10 July 2023
As the Pensions Regulator (TPR) publishes its survey of Defined Contribution (DC) schemes, which highlights 70% of micro schemes and 58% of small schemes were unaware of the new requirement, RSM UK says greater prioritisation from the regulator is needed to protect DC members’ pension pots and support trustees.
Karen Tasker, pensions audit partner, RSM UK said: ‘The risk of DC members losing their investment to fraud or scams in a poorly run scheme, or not achieving the maximum investment returns, is likely to be higher in smaller schemes than in large ones, which are more likely to have strong internal controls in place. The lack of awareness of the new value for member assessments among smaller schemes is worrying, and suggests that the regulator should now be looking to prioritise this segment to protect pensions.

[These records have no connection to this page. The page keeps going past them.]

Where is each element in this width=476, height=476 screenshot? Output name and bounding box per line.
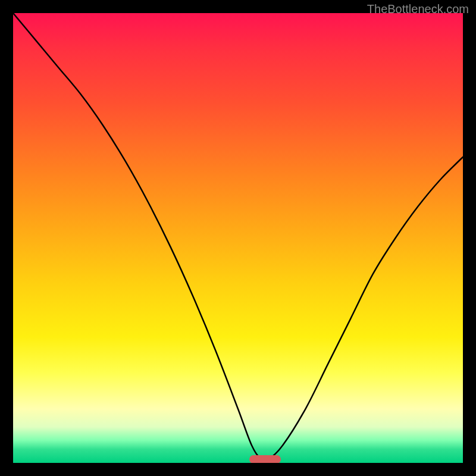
attribution-label: TheBottleneck.com xyxy=(367,2,469,16)
bottleneck-curve-line xyxy=(13,13,463,460)
optimal-range-marker xyxy=(249,455,281,463)
chart-plot-area xyxy=(13,13,463,463)
chart-curve-svg xyxy=(13,13,463,463)
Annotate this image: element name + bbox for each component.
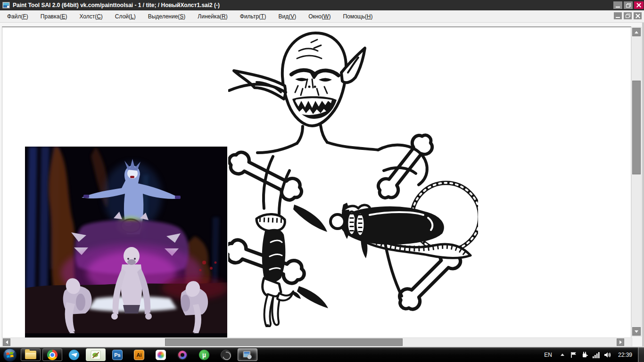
taskbar-telegram[interactable]	[63, 347, 85, 362]
line-art-image	[228, 29, 478, 327]
scroll-down-button[interactable]	[632, 327, 641, 336]
action-center-button[interactable]	[568, 347, 579, 362]
close-icon	[636, 14, 640, 18]
taskbar-color-app[interactable]	[150, 347, 172, 362]
minimize-icon	[616, 7, 620, 8]
work-area	[0, 23, 644, 347]
taskbar-chrome[interactable]	[41, 347, 63, 362]
taskbar-palette-app[interactable]	[172, 347, 193, 362]
window-right-border	[642, 23, 644, 347]
start-button[interactable]	[0, 347, 20, 362]
horizontal-scrollbar[interactable]	[2, 337, 632, 347]
doc-restore-button[interactable]	[624, 12, 632, 19]
close-icon	[636, 3, 641, 8]
scroll-right-button[interactable]	[617, 338, 624, 346]
restore-button[interactable]	[624, 1, 633, 9]
titlebar: Paint Tool SAI 2.0 (64bit) vk.com/paintt…	[0, 0, 644, 10]
restore-icon	[626, 3, 631, 8]
palette-icon	[177, 350, 188, 360]
taskbar-obs[interactable]	[215, 347, 237, 362]
doc-minimize-button[interactable]	[614, 12, 622, 19]
chevron-up-icon	[561, 354, 564, 356]
menu-edit[interactable]: Правка(E)	[34, 11, 74, 22]
hidden-icons-button[interactable]	[557, 347, 568, 362]
window-title: Paint Tool SAI 2.0 (64bit) vk.com/paintt…	[13, 2, 220, 8]
utorrent-icon: µ	[199, 350, 209, 360]
taskbar-paint-app[interactable]	[85, 347, 107, 362]
volume-icon	[604, 352, 611, 358]
screen: Paint Tool SAI 2.0 (64bit) vk.com/paintt…	[0, 0, 644, 362]
raster-image	[25, 147, 227, 337]
doc-close-button[interactable]	[634, 12, 642, 19]
taskbar-illustrator[interactable]: Ai	[128, 347, 150, 362]
color-wheel-icon	[156, 350, 166, 360]
obs-icon	[221, 350, 231, 360]
illustrator-icon: Ai	[134, 350, 144, 360]
minimize-icon	[616, 17, 620, 18]
taskbar-utorrent[interactable]: µ	[193, 347, 215, 362]
scroll-left-button[interactable]	[3, 338, 10, 346]
clock[interactable]: 22:39	[613, 352, 638, 358]
menu-canvas[interactable]: Холст(C)	[73, 11, 108, 22]
plug-icon	[581, 351, 588, 358]
menu-layer[interactable]: Слой(L)	[109, 11, 142, 22]
system-tray: EN	[539, 347, 644, 362]
app-icon	[2, 2, 10, 8]
scroll-up-button[interactable]	[632, 28, 641, 36]
device-button[interactable]	[579, 347, 591, 362]
close-button[interactable]	[634, 1, 644, 9]
sai-document-icon	[243, 351, 252, 359]
flag-icon	[570, 352, 577, 358]
paint-app-icon	[91, 350, 101, 360]
volume-button[interactable]	[602, 347, 613, 362]
photoshop-icon: Ps	[112, 350, 123, 360]
taskbar-photoshop[interactable]: Ps	[107, 347, 128, 362]
horizontal-scrollbar-thumb[interactable]	[165, 338, 403, 346]
restore-icon	[626, 14, 630, 18]
menu-items: Файл(F) Правка(E) Холст(C) Слой(L) Выдел…	[0, 11, 379, 22]
taskbar-sai-window[interactable]	[237, 347, 258, 362]
menu-view[interactable]: Вид(V)	[272, 11, 302, 22]
menu-help[interactable]: Помощь(H)	[337, 11, 379, 22]
menu-ruler[interactable]: Линейка(R)	[191, 11, 233, 22]
taskbar-explorer[interactable]	[20, 347, 41, 362]
minimize-button[interactable]	[613, 1, 622, 9]
menu-filter[interactable]: Фильтр(T)	[234, 11, 272, 22]
start-orb-icon	[3, 348, 17, 362]
telegram-icon	[69, 350, 79, 360]
canvas-surface[interactable]	[2, 26, 631, 337]
arrow-up-icon	[635, 31, 638, 33]
arrow-down-icon	[635, 330, 638, 333]
network-button[interactable]	[591, 347, 602, 362]
menu-window[interactable]: Окно(W)	[302, 11, 337, 22]
titlebar-window-controls	[613, 1, 644, 9]
explorer-icon	[25, 351, 36, 359]
menubar-window-controls	[614, 12, 642, 19]
show-desktop-button[interactable]	[638, 347, 644, 362]
menu-selection[interactable]: Выделение(S)	[142, 11, 192, 22]
menu-file[interactable]: Файл(F)	[1, 11, 34, 22]
vertical-scrollbar[interactable]	[631, 27, 642, 337]
network-signal-icon	[593, 352, 600, 358]
arrow-right-icon	[619, 340, 622, 344]
chrome-icon	[47, 350, 58, 360]
arrow-left-icon	[6, 340, 8, 344]
vertical-scrollbar-thumb[interactable]	[632, 81, 641, 174]
language-indicator[interactable]: EN	[539, 352, 557, 358]
taskbar: Ps Ai µ	[0, 347, 644, 362]
menubar: Файл(F) Правка(E) Холст(C) Слой(L) Выдел…	[0, 10, 644, 23]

‘If TPR uses its enforcement policy the burden on trustees is diminished. This needs to happen now, but delays on The General Code, Funding Code, and Pensions Dashboard means it looks unlikely there will be much appetite to address this in the short term, so DC members could lose out.
‘In the current unstable economy, any delay in enhancing the governance framework, particularly the value for member assessment, could mean DC members are left with very little if the investment governance is poor. In an environment where living costs are rising rapidly, these small DC schemes could hold vital security for some members.’